Born in the USA | Tye Leung Schulze | Female | Unknown

by Lia Dun

Filed under: ,

Angel Island immigrant: No

Place of Origin
San Francisco, CA

Place of Settlement
San Francisco, CA

At age 12, Tye Leung Schulze ran away from home to escape an arranged marriage and ended up in a mission home helping to save girls from brothels.  She later became the first Chinese American woman to pass the civil service examination and receive a federal service position, as an interpreter on Angel Island, and at 24 or 25, Tye became the first Chinese American woman to cast a ballot in a presidential election.  A San Francisco Daily News article lauded her as “the first Chinese woman in the history of the world to exercise the electoral franchise.”  Her achievements contributed immensely in shaping the experience of Chinese Americans in San Francisco.


Early Life

Tye Leung Schulze at age 25, circa Nov 29, 1912

Tye Leung Schulze at age 25, circa Nov 29, 1912

In 1887, Tye was born in San Francisco.  She was the youngest of eight children and the daughter of immigrants from Guangdong province, China.  Her father worked at a shoe factory, and her mother ran a boarding house for women.  The family of ten lived in a two-room apartment.  In her essay “Tiny,” Tye recalled that she “used to go to two gambling houses to get the leftover for their meals to feed our family.”  She was also able to attend a missionary school to learn English where she was well liked by teachers who often took her to church meetings.  This would be Tye’s first introduction to Christianity, a religion that would heavily shape the rest of her life.

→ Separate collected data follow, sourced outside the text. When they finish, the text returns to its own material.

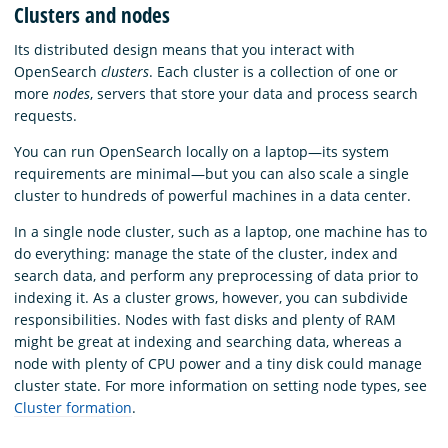
Clusters and nodes
Its distributed design means that you interact with
OpenSearch
clusters
. Each cluster is a collection of one or
more
nodes
, servers that store your data and process search
requests.
You can run OpenSearch locally on a laptop—its system
requirements are minimal—but you can also scale a single
cluster to hundreds of powerful machines in a data center.
In a single node cluster, such as a laptop, one machine has to
do everything: manage the state of the cluster, index and
search data, and perform any preprocessing of data prior to
indexing it. As a cluster grows, however, you can subdivide
responsibilities. Nodes with fast disks and plenty of RAM
might be great at indexing and searching data, whereas a
node with plenty of CPU power and a tiny disk could manage
cluster state. For more information on setting node types, see
Cluster formation
.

At the age of nine, Tye’s mother sent her to work as a servant in another household.  Tye recalls that this family was “nice to me,” but at the time, did not fully grasp that she had been sold to another family.  Tye’s uncle, however, found out what had happened and brought Tye to her mission school teachers who arranged for her to return home.  After going home, she was occasionally allowed to attend school and Sunday school but did not venture outside of her home much more during this period because, as Tye puts it, “no girls were allow to go out that much.  They must stay home learn to sew, and housewife’s duties.”

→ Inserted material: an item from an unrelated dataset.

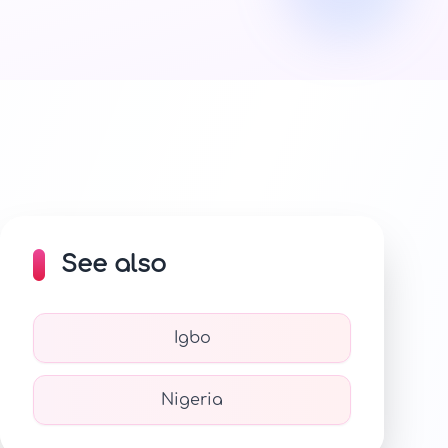
See also
Igbo
Nigeria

When Tye was twelve, her parents arranged for her fourteen-year-old sister to marry a man in Butte, Montana; however, her sister ran away with another man before the wedding.  Tye’s parents then wanted Tye to take her sister’s place and marry the same man.  She, however, refused and ran away to the Chinatown’s Presbyterian Mission Home, an organization presently known as Cameron House.  The home was managed by Donaldina Cameron, a woman famous for rescuing girls smuggled from China and sold as prostitutes and domestic servants.  At the home, Tye became even more devoted to the Christian faith.  She also learned English and became very close to Donaldina Cameron who nicknamed Tye “Tiny” because she stood barely over four feet tall.   Tye served as an interpreter for girls in Chinatown who had been forced into prostitution, helping to rescue many of these girls and interpreting for them in court.  According to Cameron, “There [was] hardly a court in San Francisco or Oakland where Tye Leung [was] not known and welcome as an excellent interpreter.”

Work on Angel Island

falseIn 1910, the Commissioner of Immigration decided they wanted a Chinese woman to help with interpretation on Angel Island and Cameron suggested Tye.  Shortly after, Tye became the first Chinese American woman to pass the civil service examination and receive a federal civil service position.  Her achievement was chronicled in the New York Daily Tribune and the San Francisco Daily News.  In the San Francisco Daily News article, Tye was interviewed and asked about her experience as an interpreter.  She replied, “Dull?—never.  Always sitting there listening to my countrymen.  I listen for little scraps about the great new movement over the sea, that is setting them free over there as I have been set free here.”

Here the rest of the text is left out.